I am doing a retrospective analysis of the effect of various measures of haemodynamics in sepsis on mortality. I will separately look at the effect of 5 independent variables: 1) shock index 2) blood pressure 3) heart rate 4) arterial BP 5) non invasive BP
I plan to do use Cox regression analysis to calculate the odds ratio of each of the five above variables with respect to mortality. I will repeat my method 5 times, once for each of the 5 above independent variables. Each time, I will take 1 of the above independent variables and several other covariates to be adjusted for (ie. age, sex, source of admission, mean glucose, presence of positive blood culture, lactate, presence of CKD, hepatic failure, cancer, heart failure and diabetes). All will be included in the Cox regression model. Then, I will optimise the model by stepwise removing the covariate with the highest p-value, until all p-values for each covariate are p<0.2. The number I'm interested in will be the odds ratio of that independent variable (shock index, blood pressure, heart rate, arterial BP or non invasive BP) with respect to mortality.

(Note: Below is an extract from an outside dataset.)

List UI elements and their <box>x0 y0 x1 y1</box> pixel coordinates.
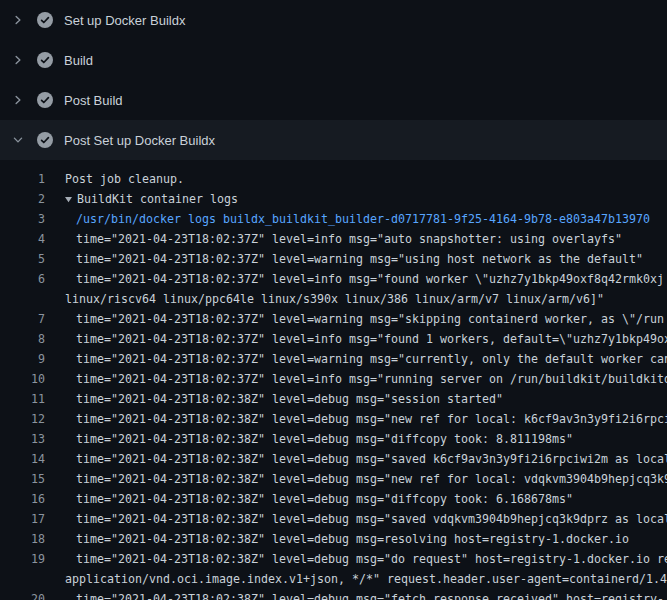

Now, my problem is that each of the five calculations of my odds ratio, a different set of covariates is included. (EDIT: different covariates are included because each of the five independent variables interact different with the other covariates changing their multivariate significance and hence which ones are removed in the stepwise feature selection process). I think this creates bias and makes it difficult to compare the effect size of each of my 5 independent variables of interest. For example, overfitting will effect each of my 5 effect sizes differently.
Is this something I can avoid? Would it be better to not optimise my model each time? Or would there be some other way to ensure that my list of covariates are the same on each of the 5 repetitions?